# SanMar/Sport-Tek Shirt ST350 info



## GO LIVE (Jan 28, 2014)

Does anyone know where the Sport-Tek Competitor Tee ST350 is made? I think Mexico but I am not sure. Anyone have this shirt? I checked the site, no luck. 

Thx- 

Tom


----------



## guero3384 (Feb 21, 2011)

Here you go


----------



## GO LIVE (Jan 28, 2014)

Thank you! However, a representative just called me back saying they are made in Tanzania and China as well. I am assuming for different colors.


----------



## guero3384 (Feb 21, 2011)

GO LIVE said:


> Thank you! However, a representative just called me back saying they are made in Tanzania and China as well. I am assuming for different colors.


Could be but it just depends sometimes they just come in mixed being the same color.. I usually only deal with white or silver for the sublimation..


----------



## xcelr8hard (Jan 27, 2011)

guero3384 said:


> Could be but it just depends sometimes they just come in mixed being the same color.. I usually only deal with white or silver for the sublimation..


Jesse,
What settings are you using for the ST350? I am not having much luck.
Thanks,
Butch


----------



## superD70 (Dec 22, 2010)

I think they sublimate great, they run a little on the large side though.
I recommend you keep some on hand for customers to try on.


----------



## ericsson2416 (Aug 29, 2007)

We have screen printed on ST350 and customers seem to like them. Pretty good product at a decent price. Yes, I also recommend keeping a couple on hand for customers to try on.


----------



## macman29681 (May 24, 2013)

superD70 said:


> I think they sublimate great, they run a little on the large side though.
> I recommend you keep some on hand for customers to try on.

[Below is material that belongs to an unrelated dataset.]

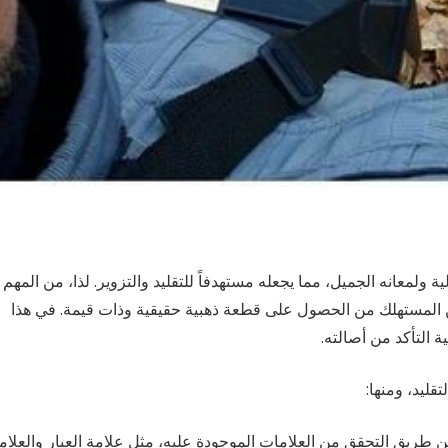
ية ولمعانه الجميل، مما يجعله مستهدفاً للتقليد والتزوير. لذا، من المهم
كن المستهلك من الحصول على قطعة ذهبية حقيقية وذات قيمة. في هذا
 التأكد من أصالته.
ليد، ومنها:
ن طريق التحقق من العلامات الموجودة عليه، مثل علامة العيار والعلام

I have tried to sublimate them but no matter what I do I get a press line from my 16x20 fusion press. I use a teflon pillow and really light pressure and still no success. Any advice?


----------



## superD70 (Dec 22, 2010)

I use a Teflon pillow and a Teflon cover sheet, light pressure @ 350* for 60 sec.
You are getting a press mark and not the outline of your paper? Correct?
If so I'd say your temp & pressure are too high still


----------



## macman29681 (May 24, 2013)

superD70 said:


> I use a Teflon pillow and a Teflon cover sheet, light pressure @ 350* for 60 sec.
> You are getting a press mark and not the outline of your paper? Correct?
> If so I'd say your temp & pressure are too high still


I do use a pillow and a teflon cover sheet. I always tear the paper by hand around the image to not have a line but it is always my press that leaves a 16x20 box around the shirt. The pressure reads a 1 on my fusion press.


----------



## guero3384 (Feb 21, 2011)

xcelr8hard said:


> Jesse,
> What settings are you using for the ST350? I am not having much luck.
> Thanks,
> Butch


I use medium pressure at 410 degrees for 30 seconds...


----------



## guero3384 (Feb 21, 2011)

superD70 said:


> I use a Teflon pillow and a Teflon cover sheet, light pressure @ 350* for 60 sec.
> You are getting a press mark and not the outline of your paper? Correct?
> If so I'd say your temp & pressure are too high still


I have always got the outline of the paper? If im not mistaken i think after the first wash the line comes off from the paper...


----------



## superD70 (Dec 22, 2010)

From my experience any press marks on polyester never wash out


----------